We now know enough to write the first version of the cluster.conf file!

Install The Cluster Software

If you are using Red Hat Enterprise Linux, you will need to add the RHEL Server Optional (v. 6 64-bit x86_64) channel for each node in your cluster. You can do this in RHN by going the your subscription management page, clicking on each server, clicking on "Alter Channel Subscriptions", click to enable the RHEL Server Optional (v. 6 64-bit x86_64) channel and then by clicking on "Change Subscription".

This actual installation is simple, just use yum to install cman.

yum install cman

This will pull in a good number of dependencies.

For now, we do not want the cluster manager to start on boot. We'll turn it off and disable the service until we are finished testing.

chkconfig cman off
/etc/init.d/cman stop
   Leaving fence domain...                                 [  OK  ]
   Stopping gfs_controld...                                [  OK  ]
   Stopping dlm_controld...                                [  OK  ]
   Stopping fenced...                                      [  OK  ]
   Stopping cman...                                        [  OK  ]
   Unloading kernel modules...                             [  OK  ]
   Unmounting configfs...                                  [  OK  ]

Configuring And Testing Fence Devices

Before we can look at the cluster configuration, we first need to make sure the fence devices are setup and working properly. We're going to setup IPMI on either node and a Node Assassin fence device. If you only use one, you can safely ignore the other for now. If you use a different fence device, please consult the manufacturer's documentation. Better yet, contribute the setup to this document!

Configure And Test IPMI

IPMI requires having a system board with an IPMI baseboard management controller, known as a BMC. IPMI is often the underlying technology used by many OEM-branded remote access tools. If you don't see a specific fence agent for your server's remote access application, experiment with generic IPMI tools.

Most manufacturers provide a method of configuring the BMC. Many provide a menu in the BIOS or at boot time. Modern IPMI-enabled systems offer a dedicated web interface that you can access using a browser. There is a third option as well, which we will show here, and that is by using a command line tool called, conveniently, ipmitool.

Configuring IPMI From The Command Line

To start, we need to install the IPMI user software.

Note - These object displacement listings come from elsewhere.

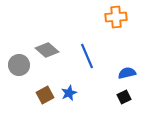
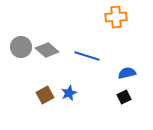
blue line: rotated 50 degrees counterclockwise
gray circle: moved 2 px right, 18 px up
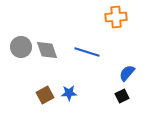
gray diamond: rotated 30 degrees clockwise
blue line: moved 4 px up
blue semicircle: rotated 36 degrees counterclockwise
blue star: rotated 21 degrees clockwise
black square: moved 2 px left, 1 px up
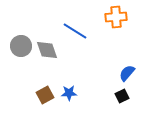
gray circle: moved 1 px up
blue line: moved 12 px left, 21 px up; rotated 15 degrees clockwise
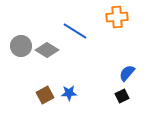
orange cross: moved 1 px right
gray diamond: rotated 40 degrees counterclockwise
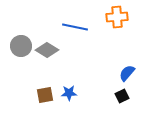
blue line: moved 4 px up; rotated 20 degrees counterclockwise
brown square: rotated 18 degrees clockwise
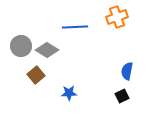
orange cross: rotated 15 degrees counterclockwise
blue line: rotated 15 degrees counterclockwise
blue semicircle: moved 2 px up; rotated 30 degrees counterclockwise
brown square: moved 9 px left, 20 px up; rotated 30 degrees counterclockwise
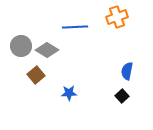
black square: rotated 16 degrees counterclockwise
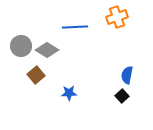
blue semicircle: moved 4 px down
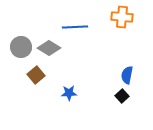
orange cross: moved 5 px right; rotated 25 degrees clockwise
gray circle: moved 1 px down
gray diamond: moved 2 px right, 2 px up
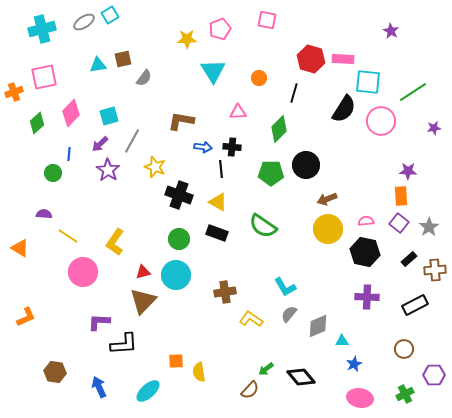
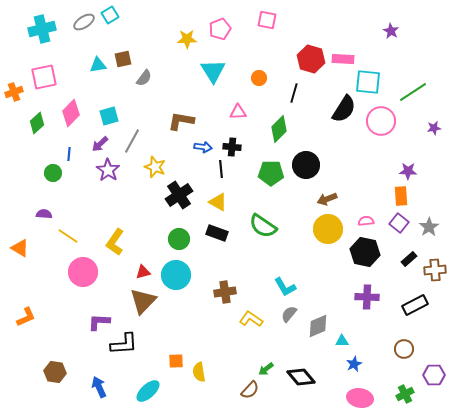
black cross at (179, 195): rotated 36 degrees clockwise
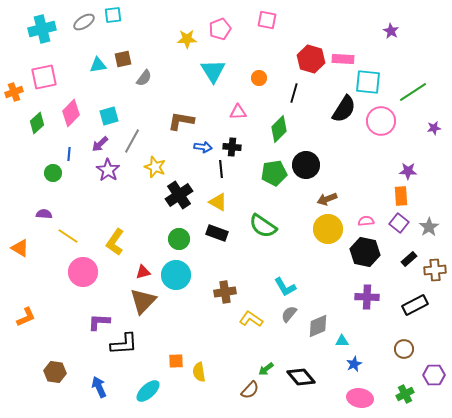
cyan square at (110, 15): moved 3 px right; rotated 24 degrees clockwise
green pentagon at (271, 173): moved 3 px right; rotated 10 degrees counterclockwise
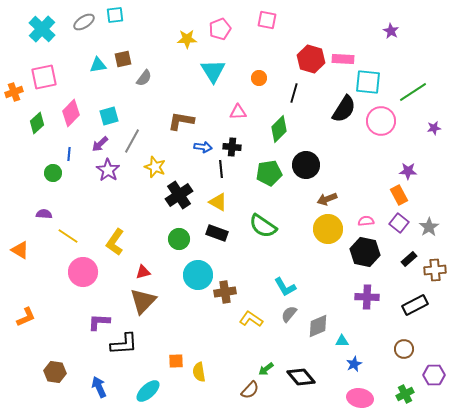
cyan square at (113, 15): moved 2 px right
cyan cross at (42, 29): rotated 32 degrees counterclockwise
green pentagon at (274, 173): moved 5 px left
orange rectangle at (401, 196): moved 2 px left, 1 px up; rotated 24 degrees counterclockwise
orange triangle at (20, 248): moved 2 px down
cyan circle at (176, 275): moved 22 px right
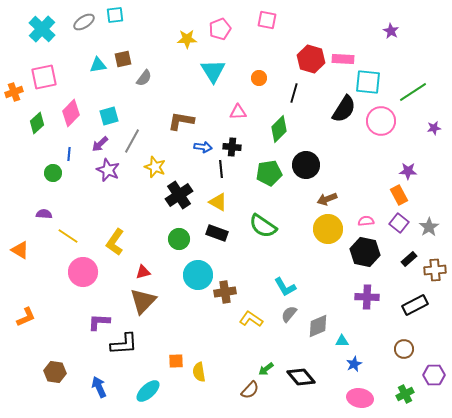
purple star at (108, 170): rotated 10 degrees counterclockwise
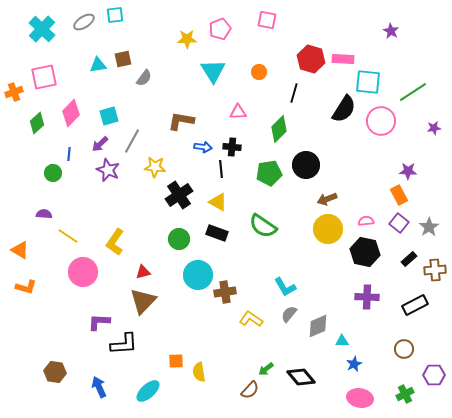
orange circle at (259, 78): moved 6 px up
yellow star at (155, 167): rotated 15 degrees counterclockwise
orange L-shape at (26, 317): moved 30 px up; rotated 40 degrees clockwise
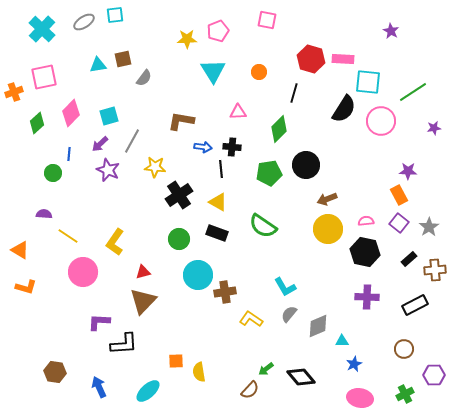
pink pentagon at (220, 29): moved 2 px left, 2 px down
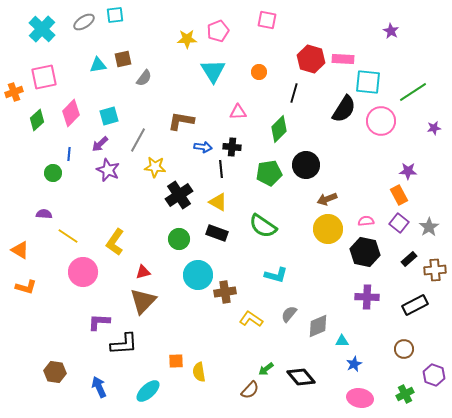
green diamond at (37, 123): moved 3 px up
gray line at (132, 141): moved 6 px right, 1 px up
cyan L-shape at (285, 287): moved 9 px left, 12 px up; rotated 45 degrees counterclockwise
purple hexagon at (434, 375): rotated 20 degrees clockwise
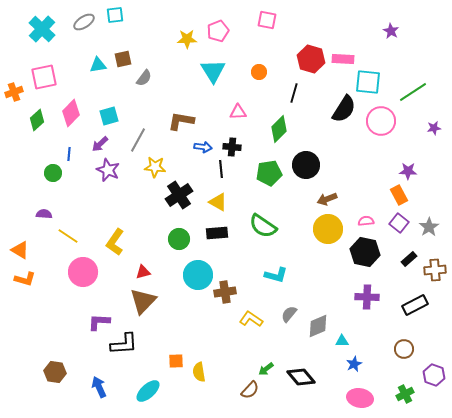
black rectangle at (217, 233): rotated 25 degrees counterclockwise
orange L-shape at (26, 287): moved 1 px left, 8 px up
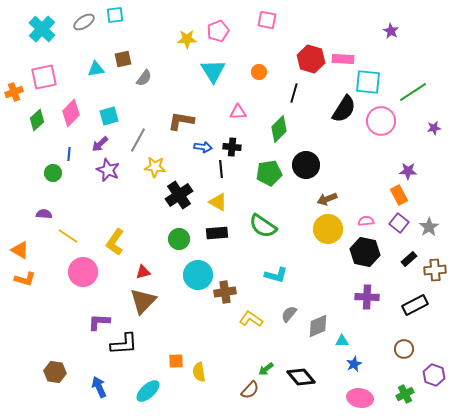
cyan triangle at (98, 65): moved 2 px left, 4 px down
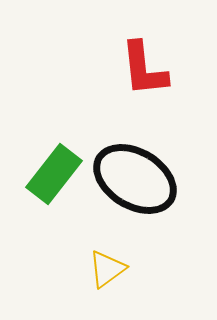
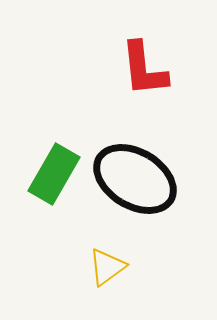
green rectangle: rotated 8 degrees counterclockwise
yellow triangle: moved 2 px up
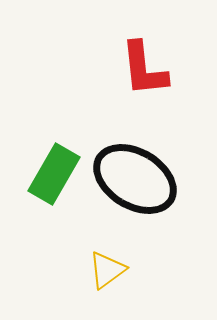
yellow triangle: moved 3 px down
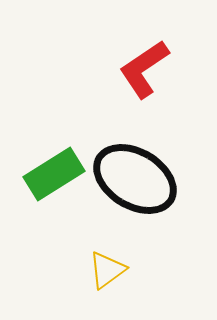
red L-shape: rotated 62 degrees clockwise
green rectangle: rotated 28 degrees clockwise
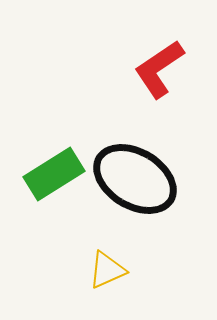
red L-shape: moved 15 px right
yellow triangle: rotated 12 degrees clockwise
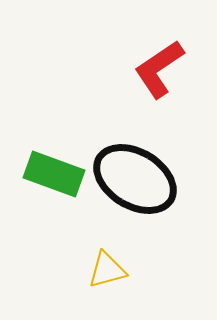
green rectangle: rotated 52 degrees clockwise
yellow triangle: rotated 9 degrees clockwise
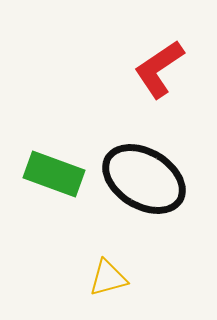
black ellipse: moved 9 px right
yellow triangle: moved 1 px right, 8 px down
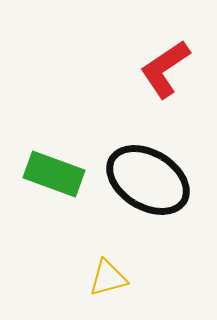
red L-shape: moved 6 px right
black ellipse: moved 4 px right, 1 px down
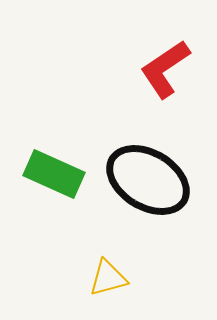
green rectangle: rotated 4 degrees clockwise
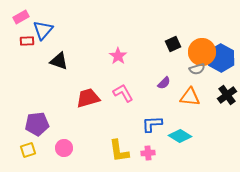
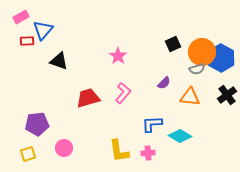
pink L-shape: rotated 70 degrees clockwise
yellow square: moved 4 px down
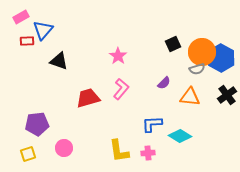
pink L-shape: moved 2 px left, 4 px up
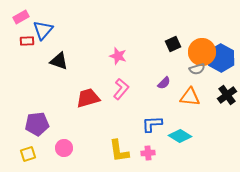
pink star: rotated 18 degrees counterclockwise
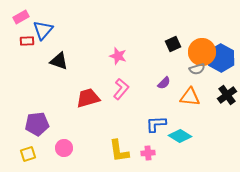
blue L-shape: moved 4 px right
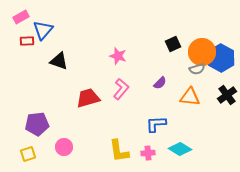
purple semicircle: moved 4 px left
cyan diamond: moved 13 px down
pink circle: moved 1 px up
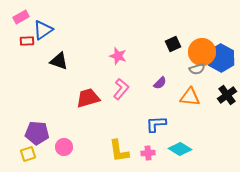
blue triangle: rotated 15 degrees clockwise
purple pentagon: moved 9 px down; rotated 10 degrees clockwise
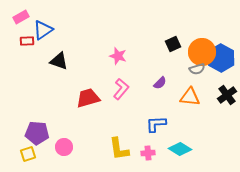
yellow L-shape: moved 2 px up
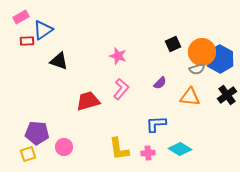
blue hexagon: moved 1 px left, 1 px down
red trapezoid: moved 3 px down
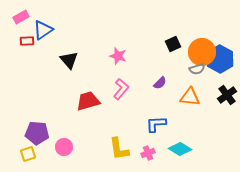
black triangle: moved 10 px right, 1 px up; rotated 30 degrees clockwise
pink cross: rotated 16 degrees counterclockwise
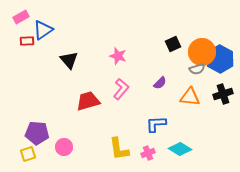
black cross: moved 4 px left, 1 px up; rotated 18 degrees clockwise
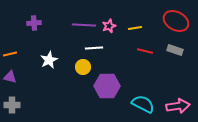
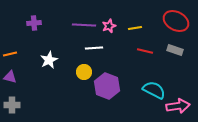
yellow circle: moved 1 px right, 5 px down
purple hexagon: rotated 20 degrees clockwise
cyan semicircle: moved 11 px right, 14 px up
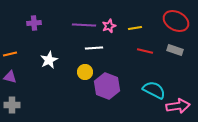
yellow circle: moved 1 px right
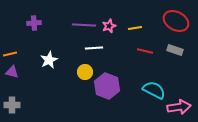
purple triangle: moved 2 px right, 5 px up
pink arrow: moved 1 px right, 1 px down
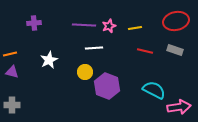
red ellipse: rotated 40 degrees counterclockwise
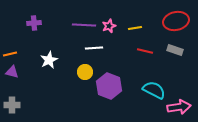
purple hexagon: moved 2 px right
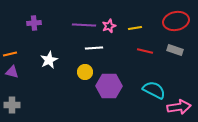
purple hexagon: rotated 20 degrees counterclockwise
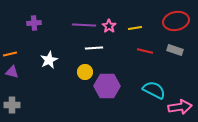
pink star: rotated 16 degrees counterclockwise
purple hexagon: moved 2 px left
pink arrow: moved 1 px right
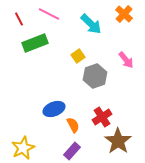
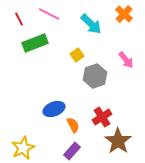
yellow square: moved 1 px left, 1 px up
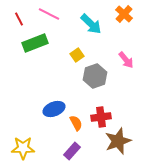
red cross: moved 1 px left; rotated 24 degrees clockwise
orange semicircle: moved 3 px right, 2 px up
brown star: rotated 16 degrees clockwise
yellow star: rotated 25 degrees clockwise
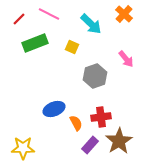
red line: rotated 72 degrees clockwise
yellow square: moved 5 px left, 8 px up; rotated 32 degrees counterclockwise
pink arrow: moved 1 px up
brown star: moved 1 px right; rotated 12 degrees counterclockwise
purple rectangle: moved 18 px right, 6 px up
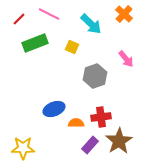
orange semicircle: rotated 63 degrees counterclockwise
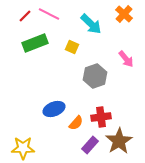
red line: moved 6 px right, 3 px up
orange semicircle: rotated 133 degrees clockwise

ToDo: confirm this is valid for RHEL6

yum install ipmitool freeipmi freeipmi-bmc-watchdog freeipmi-ipmidetectd OpenIPMI

Once installed and and the daemon has been started, you should be able to check the local IPMI BMC using ipmitool.

/etc/init.d/ipmi start
Starting ipmi drivers:                                     [  OK  ]
ipmitool chassis status
System Power         : on
Power Overload       : false
Power Interlock      : inactive
Main Power Fault     : false
Power Control Fault  : false
Power Restore Policy : always-off
Last Power Event     : command
Chassis Intrusion    : inactive
Front-Panel Lockout  : inactive
Drive Fault          : false
Cooling/Fan Fault    : false
Front Panel Control  : none

If you see something similar, you're up and running. You can now check the current configuration using the following command.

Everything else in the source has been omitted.